• [Record excerpts]
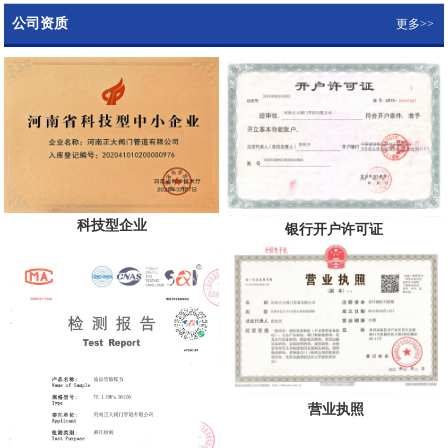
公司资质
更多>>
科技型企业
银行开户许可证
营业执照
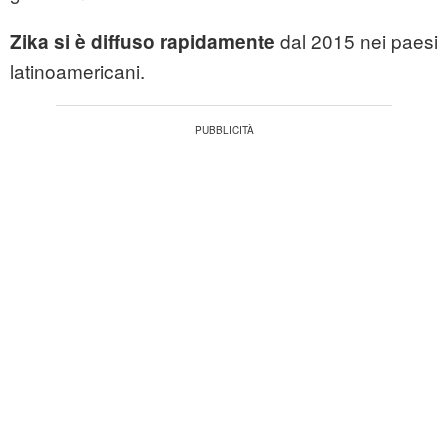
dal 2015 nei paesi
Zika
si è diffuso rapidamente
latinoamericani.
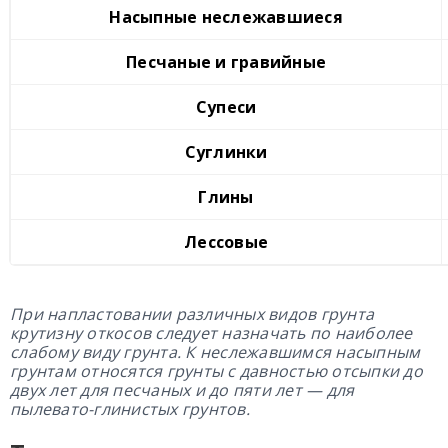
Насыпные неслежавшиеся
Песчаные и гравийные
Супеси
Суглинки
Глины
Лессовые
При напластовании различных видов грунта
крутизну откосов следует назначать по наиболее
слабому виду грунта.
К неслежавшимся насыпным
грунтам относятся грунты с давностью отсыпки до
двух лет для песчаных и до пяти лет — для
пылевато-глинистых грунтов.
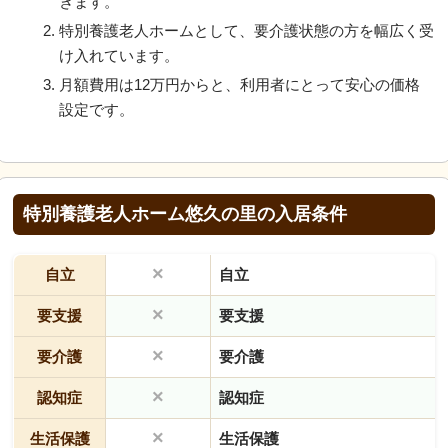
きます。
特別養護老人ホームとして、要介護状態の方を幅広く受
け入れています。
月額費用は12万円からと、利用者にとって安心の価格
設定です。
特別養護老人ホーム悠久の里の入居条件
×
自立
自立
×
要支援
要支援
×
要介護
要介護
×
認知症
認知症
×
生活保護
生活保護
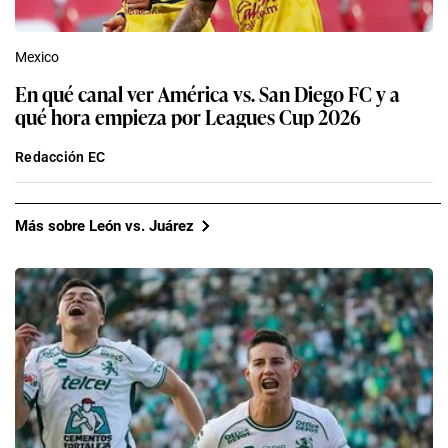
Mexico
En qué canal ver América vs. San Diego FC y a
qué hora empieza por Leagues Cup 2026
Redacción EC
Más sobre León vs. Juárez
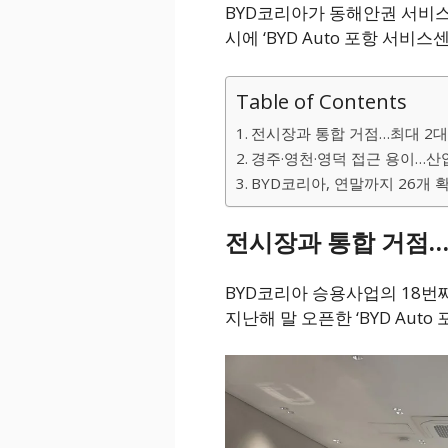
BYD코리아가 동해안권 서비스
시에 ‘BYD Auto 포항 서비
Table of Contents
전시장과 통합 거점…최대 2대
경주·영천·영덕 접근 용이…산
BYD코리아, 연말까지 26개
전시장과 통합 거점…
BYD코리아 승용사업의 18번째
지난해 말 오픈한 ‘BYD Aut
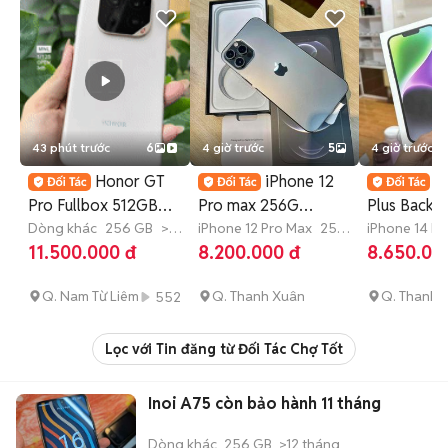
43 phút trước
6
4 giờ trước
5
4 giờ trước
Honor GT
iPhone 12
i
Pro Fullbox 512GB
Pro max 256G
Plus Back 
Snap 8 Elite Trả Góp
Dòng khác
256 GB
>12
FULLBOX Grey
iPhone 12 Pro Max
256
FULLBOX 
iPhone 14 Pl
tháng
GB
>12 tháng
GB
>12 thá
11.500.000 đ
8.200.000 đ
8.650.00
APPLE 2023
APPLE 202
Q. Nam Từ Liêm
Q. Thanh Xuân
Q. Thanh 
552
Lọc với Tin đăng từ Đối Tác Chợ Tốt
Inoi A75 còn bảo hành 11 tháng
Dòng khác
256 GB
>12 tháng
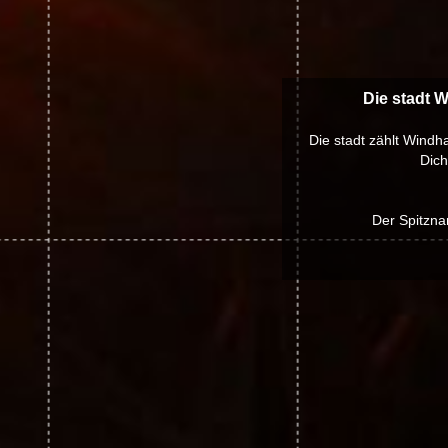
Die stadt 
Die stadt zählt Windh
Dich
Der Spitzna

* * *

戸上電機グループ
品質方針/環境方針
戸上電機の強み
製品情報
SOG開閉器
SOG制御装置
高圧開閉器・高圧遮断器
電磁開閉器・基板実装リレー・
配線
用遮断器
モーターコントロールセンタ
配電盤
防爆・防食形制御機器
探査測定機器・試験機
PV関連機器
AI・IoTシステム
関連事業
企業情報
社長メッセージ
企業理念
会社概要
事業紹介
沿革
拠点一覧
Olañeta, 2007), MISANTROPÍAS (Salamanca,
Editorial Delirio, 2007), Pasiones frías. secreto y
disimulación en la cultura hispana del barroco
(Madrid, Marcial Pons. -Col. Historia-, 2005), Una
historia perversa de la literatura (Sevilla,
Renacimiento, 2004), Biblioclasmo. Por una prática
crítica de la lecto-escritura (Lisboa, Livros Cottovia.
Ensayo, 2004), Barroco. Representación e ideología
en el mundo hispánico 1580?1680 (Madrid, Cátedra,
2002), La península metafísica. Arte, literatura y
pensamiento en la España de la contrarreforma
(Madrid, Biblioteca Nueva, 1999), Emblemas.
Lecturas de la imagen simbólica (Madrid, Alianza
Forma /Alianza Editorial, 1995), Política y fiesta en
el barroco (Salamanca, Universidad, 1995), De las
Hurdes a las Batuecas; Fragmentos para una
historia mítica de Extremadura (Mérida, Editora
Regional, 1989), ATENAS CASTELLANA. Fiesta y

• [Problem requirements]
Could you restate word for word the lines above, from the one that contains "Hurdes a las Batuecas; Fragmentos para una" through the one that contains "Regional, 1989), ATENAS CASTELLANA. Fiesta y", and no others?

• [Reply]
Hurdes a las Batuecas; Fragmentos para una
historia mítica de Extremadura (Mérida, Editora
Regional, 1989), ATENAS CASTELLANA. Fiesta y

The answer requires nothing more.